OpenAI unveils its first custom chip, built by Broadcom
Summary
OpenAI has unveiled "Jalapeño," its first custom-built inference processor, developed in collaboration with Broadcom over the past 18 months. Designed specifically for OpenAI's inference systems, the chip's development was assisted by OpenAI's own AI models. Early testing indicates significantly better performance-per-watt compared to existing alternatives. This initiative aims to reduce OpenAI's reliance on Nvidia GPUs, following similar efforts by Google and Amazon. Jalapeño focuses on low operating costs for real-time coding models, though pre-training may still use Nvidia hardware. OpenAI plans to deploy 10 gigawatts of these new systems starting late next year, with rapid expansion over three years, aiming for a total capacity near 30 gigawatts. The company emphasizes optimizing the entire AI stack, from chip architecture to user experience, to make models faster, more reliable, and more affordable, ultimately driving compute abundance.
Key takeaway
For Directors of AI/ML scaling large language model services, OpenAI's Jalapeño chip highlights the critical shift towards custom silicon for inference. Your strategy should evaluate vertical integration opportunities and partnerships for purpose-built AI accelerators to significantly reduce operational costs and improve performance-per-watt.
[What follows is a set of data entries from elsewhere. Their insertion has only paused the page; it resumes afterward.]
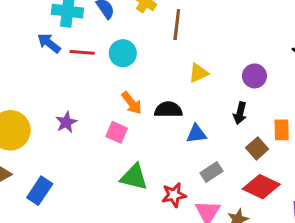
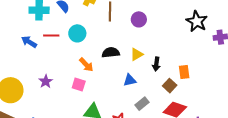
blue arrow: (49, 43) -> (29, 42), moved
yellow triangle: (198, 73) -> (137, 54), moved
purple circle: (254, 76) -> (139, 19), moved
black semicircle: (168, 110) -> (111, 53), moved

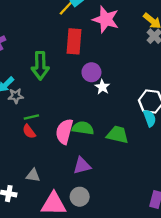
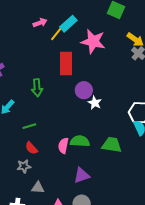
green arrow: (40, 66) -> (37, 88), size x0.7
gray star: (16, 96) -> (24, 166), moved
green line: (31, 117) -> (29, 126), moved
pink semicircle: (64, 131) -> (63, 146), size x0.7

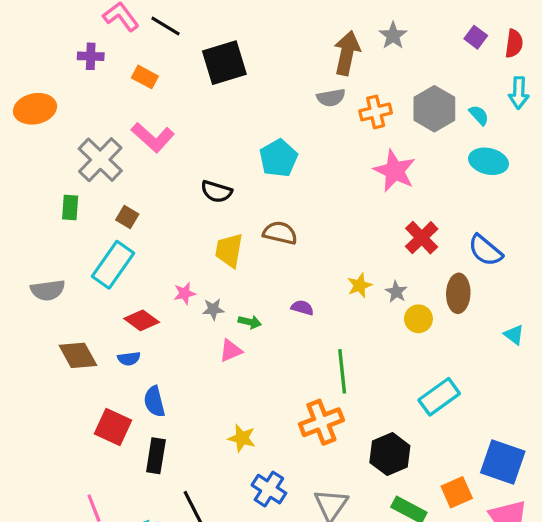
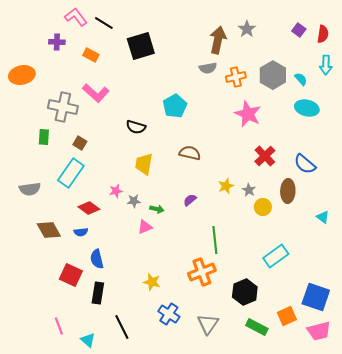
gray cross: (100, 160) -> (63, 107), turned -32
brown semicircle: (280, 233) -> (190, 153), moved
purple semicircle: (302, 308) -> (190, 200), turned -56

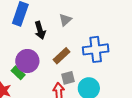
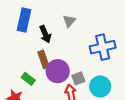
brown rectangle: (61, 56) -> (44, 59), moved, turned -60
purple circle: (27, 61) -> (58, 71), moved

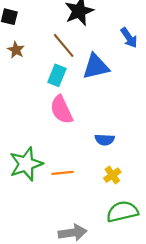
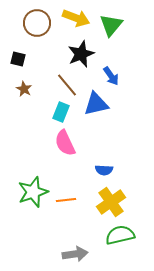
blue arrow: (129, 38) -> (111, 76), moved
yellow cross: (112, 175) -> (111, 202), size x1.8

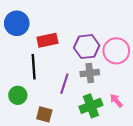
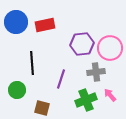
red rectangle: (47, 40) -> (45, 25), moved
gray cross: (90, 73) -> (96, 72), moved

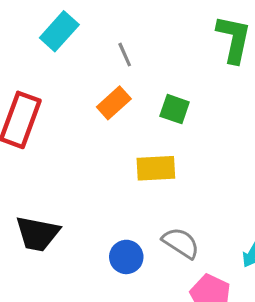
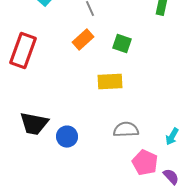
gray semicircle: (181, 243) -> (126, 130), turned -35
blue circle: (126, 257) -> (67, 137), moved

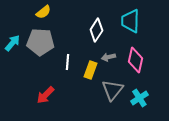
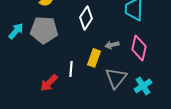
white diamond: (96, 30) -> (86, 18), moved
white line: (67, 62) -> (71, 69), moved

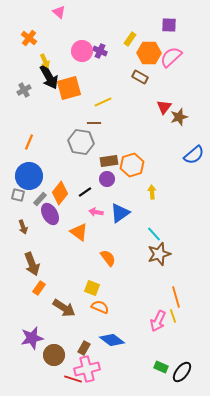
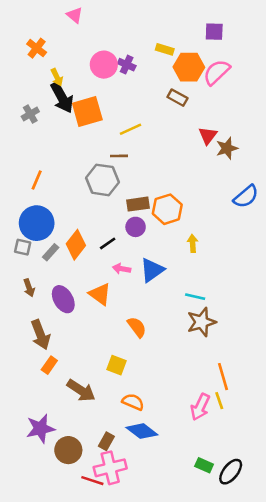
yellow rectangle: (130, 39) -> (165, 49), turned 72
purple ellipse: (50, 214) -> (63, 299), moved
cyan line: (154, 234) -> (195, 297), turned -35
orange semicircle: (100, 307) -> (133, 402), moved

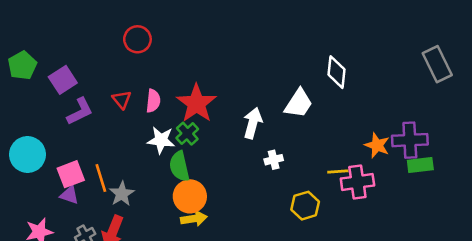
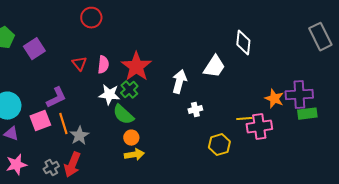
purple L-shape: (80, 111) -> (56, 98), moved
green semicircle: (179, 166) -> (123, 115), turned -35
purple triangle: (69, 195) -> (11, 134), moved
orange circle: (190, 196) -> (131, 138), size x0.6

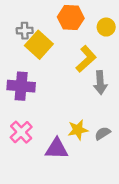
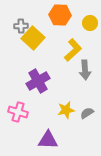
purple cross: (21, 86) -> (38, 81), moved, turned -35
pink cross: (21, 132) -> (18, 112), turned -30
purple triangle: (57, 149) -> (48, 140), moved

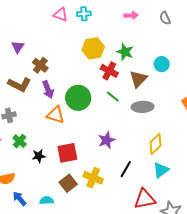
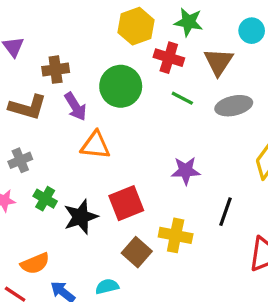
brown cross: (40, 65) -> (56, 70), turned -35
green circle: (78, 98) -> (121, 86), moved
purple star: (107, 140) -> (186, 171), turned 30
black star: (39, 156) -> (81, 217), size x1.5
This approach is essential to meet escalating demand and achieve compute abundance, moving beyond reliance on general-purpose GPUs for specific high-volume workloads.
Key insights
OpenAI's custom chip, Jalapeño, signifies a strategic vertical integration to optimize AI inference costs and scale.
Principles
- Vertical integration across the AI stack drives substantial efficiency.
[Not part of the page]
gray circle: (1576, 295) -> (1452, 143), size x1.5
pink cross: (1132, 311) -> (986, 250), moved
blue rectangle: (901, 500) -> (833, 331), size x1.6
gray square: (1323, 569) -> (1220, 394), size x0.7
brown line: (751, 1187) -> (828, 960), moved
- Custom silicon targets specific workloads for cost-effective AI deployment.
- AI models can accelerate and optimize hardware design processes.
Method
Design custom inference chips with partners like Broadcom, applying AI models for optimization, and integrating across the full system stack including networking and algorithms.
In practice
- Prioritize custom silicon for high-volume inference workloads to reduce operational costs.
- Investigate AI-driven design tools to shorten hardware development cycles.
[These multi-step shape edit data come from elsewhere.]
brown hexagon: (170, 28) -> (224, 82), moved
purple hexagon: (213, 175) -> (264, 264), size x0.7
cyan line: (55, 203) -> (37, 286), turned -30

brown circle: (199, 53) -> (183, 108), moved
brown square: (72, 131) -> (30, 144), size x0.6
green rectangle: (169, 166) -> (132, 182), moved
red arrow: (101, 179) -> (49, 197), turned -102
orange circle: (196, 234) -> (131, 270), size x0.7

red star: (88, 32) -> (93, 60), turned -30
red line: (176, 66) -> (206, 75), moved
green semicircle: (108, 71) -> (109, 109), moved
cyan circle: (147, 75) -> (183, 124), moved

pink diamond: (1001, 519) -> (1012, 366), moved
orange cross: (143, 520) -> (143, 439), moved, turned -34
- Scale compute infrastructure to multi-gigawatt levels for future AI service demand.
Topics
- OpenAI
- Broadcom
- Jalapeño
- Inference Chips
- Vertical Integration
- AI Infrastructure
Best for: Investor, VP of Engineering/Data, AI Architect, AI Hardware Engineer, Director of AI/ML, CTO
Related on AIssential
Editorial summary, takeaway, and curation by AIssential. Original article published by AI News & Artificial Intelligence | TechCrunch.